Heard: July 19, 2012.
Oral judgment: July 19, 2012.
(14 paras.)
Counsel:
M. Riddell, for the Plaintiff.
S. Makrigiannis, for the Defendant.
REASONS FOR JUDGMENT
1 W.C. De LUCIA DEPUTY J. (orally):-- In the matter of City Water International Inc, as
plaintiff and Wax Hair Dressing Inc. and Spiro Makrigiannis as defendants, the trial was heard this
day, July 19th, 2012. The plaintiff, was represented by Mr. Riddell and the defendant's were self
represented. The plaintiff claims through an amended plaintiff's claim the sum of $1903.17 and they
are claiming pre-judgment interest from September 28th, 2010 pursuant to the Courts of Justice Act,
post judgment interest and court costs.
Page 1
2 The brief background is as follows, that the plaintiff is a corporate entity carrying on business
in Ontario, and wherein it carries on a number of activities, such as distributing and renting and
servicing and selling point of use water filtration, and purification systems to businesses and to
individuals. The defendant - the corporate defendant Wax Hairdressing Inc. was one of the parties
that originally entered into a business arrangement to rent, what we will call for the purposes of this
Judgment - a water cooler for its business at the business location at 533 - sorry - okay that's the
correct address, 533 was the subsequent address and the first address was as per the contract, let me
just go to that. At 388 Richmond Street West unit two, that's where the parties had the original
dealings. And the plaintiff in the normal course of its business presented certain documents with
respect to rental of the water cooler. And that arrangement was entered into in 2003.

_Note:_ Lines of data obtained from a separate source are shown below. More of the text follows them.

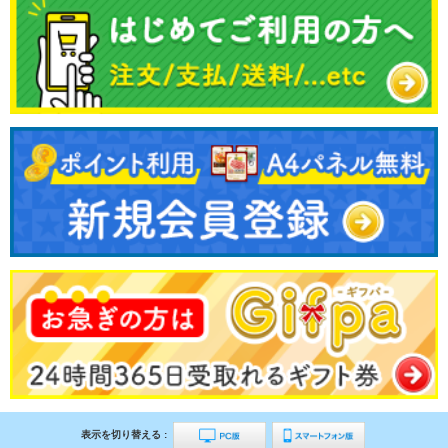
表示を切り替える :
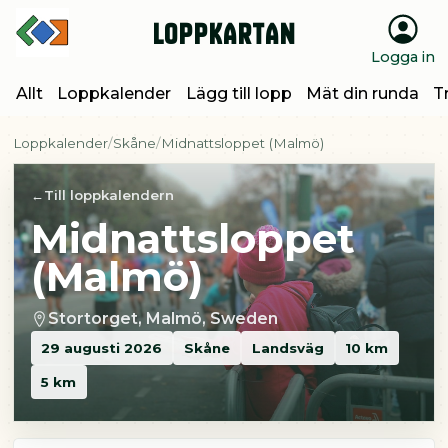
Loppkartan
Logga in
Allt
Loppkalender
Lägg till lopp
Mät din runda
T
Loppkalender
Skåne
Midnattsloppet (Malmö)
Till loppkalendern
Midnattsloppet
(Malmö)
Stortorget, Malmö, Sweden
29 augusti 2026
Skåne
Landsväg
10 km
5 km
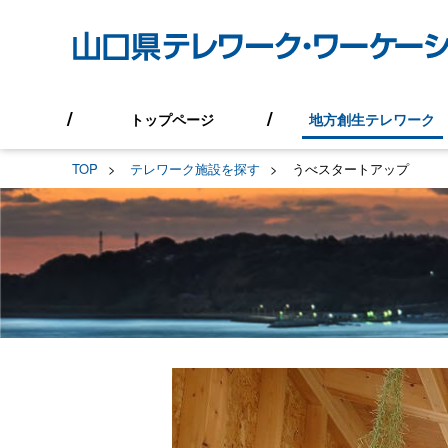
トップページ
地方創生テレワーク
TOP
テレワーク施設を探す
うべスタートアップ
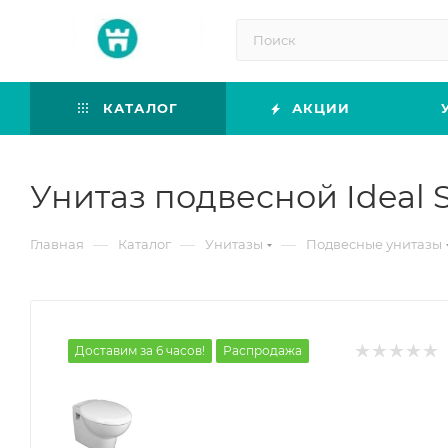
КАТАЛОГ
АКЦИИ
Унитаз подвесной Ideal 
—
—
—
Главная
Каталог
Унитазы
Подвесные унитазы
Доставим за 6 часов!
Распродажа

3 The arrangement or agreement became a contract which was stipulated by both parties, a
binding agreement and an enforceful agreement as set out at Exhibit Number 1, which also has the
rental terms, but also has the service agreement terms. No dispute as to that contract of 2003 that
ran for five years and no default by the defendant. The plaintiff comes claiming the sum as
indicated earlier, as it alleges there was a breach of the renewal contract which was submitted in
evidence as Exhibit Number 2, and entered into on or about March 10th, 2008. Again, the same
parties the plaintiff as City Water International Inc. as lessor and the defendant Wax Hairdressing as
the lessee.
4 This document at Exhibit 2 is the critical document because the plaintiff is alleging the breach
occurred under what I will call contract number two or the renewal contract and the defendant
rebuts by saying that there was no enforceable contract entered into in March of 2008. And basing
his argument or its argument regarding the renewal contract that no person with authority signed the
document to bind Wax Hairdressing, it's not the signature of the authorized party being Mr. Spiro
Makrigiannis, and his evidence is that Ms. Courtney Reynolds back in March of 2008 at 388
Richmond St. West had no authority and the plaintiff cannot bind him or it to the rental payments as
contemplated under the renewal contract. The plaintiff maintains in its evidence that the renewal
contract is a binding, enforceable agreement and that the party who signed has ostensible authority
and apparent authority to bind the defendant and the terms Were set out. The only thing that
changed was the rent per month and the end date of the renewed contract, otherwise all of the terms
and conditions of the original contract were to remain in full force and effect.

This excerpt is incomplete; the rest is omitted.